Brill’s work this first season centered on establishing the garden — only midseason did she begin capturing the plants’ performance.
“This first year, it was kind of a trial for us, too. We were learning so much, and we wanted it to look as gorgeous as possible. And data collection… we weren’t even considering it in the beginning,” Brill said.
Still, she started tracking performance on August 1st using a basic five-point scale. Each variety was scored for overall performance, resistance, uniformity, vegetative growth, and flowering. To do it, Brill printed spreadsheets, carried them into the field, and filled them out by hand.
“When I was going out there and rating each plant, I would print a spreadsheet out and just write it,” she said. “Especially because the [internet] service isn’t great. Paper and pencil is easiest.”
Plants that scored 4.6 or higher earned a spot in Green Legacy’s 2026 catalog.
One of the top performers was Ageratum ‘Monarch Magic’ — which Brill described as a “butterfly magnet.“

“I’ve seen over 50 butterflies on just the one plant,” she said. “It’s insane, and everybody who came to visit the trial garden mentioned it.”
Proven Winners’ Cleome and Helianthus also stood out, holding their color and performance longer than other comparable varieties, Brill noted.
PanAmerican Seed’s zinnias surprised her, too. “Zinnias are one of those flowers you see everywhere because they’re so easy to grow,” she said. “So, I didn’t think too much of it, but everybody was very impressed with them.”

Brill’s personal favorite was the dwarf Buddleia called ‘Little Rockstars’ from Dümmen Orange. “It’s like a mini butterfly bush,” she said. “Usually, when I see mini butterfly bushes, they’re a little scraggly, but these were really compact and full.

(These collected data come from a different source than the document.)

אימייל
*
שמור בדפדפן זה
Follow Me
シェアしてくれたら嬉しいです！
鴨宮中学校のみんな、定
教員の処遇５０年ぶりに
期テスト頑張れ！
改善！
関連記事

I was really pleased with those, too.”
Feedback has already shaped next season’s approach. For starters, Brill plans to rate plants biweekly and expand metrics to include bloom time and pollinator activity. She’s also shopping for a data platform that would let Green Legacy share results live on their website.

“I’ve been asking about software and what other trial gardens use,” she said.
In pursuit of the perfect tool, she will attend the International Plant Trialing Conference in Minnesota next month, where there will be an entire session dedicated to digital data tracking.
“I’m going to that conference to hopefully learn about some kind of software, so that when I take data, I can immediately put it into the [system] and it’ll upload to our website so that it’s more of a public, ‘anybody can use this information’ kind of thing.”
The trial garden was always meant to be a resource, not just a display.
“The goal is to make this useful to as many people as possible,” she said.
Visitors — from landscape pros to curious passersby — are already taking notice. Some take notes. Others leave with ideas. And more than a few have walked away asking how they can start buying from Green Legacy.

Plans are already in place to expand the trial garden to four acres, which triples its current size, with perennial beds added for multi-year trials.
But Brill emphasized that even with the eventual expansion, their mission remains the same: highlight new plant varieties and landscape performance, beautify the Midwest, and give decision-makers data they can trust.
“We want people to have access to the highest-performing plants,” she said. “And we hope to be one of their resources for figuring out what those are.”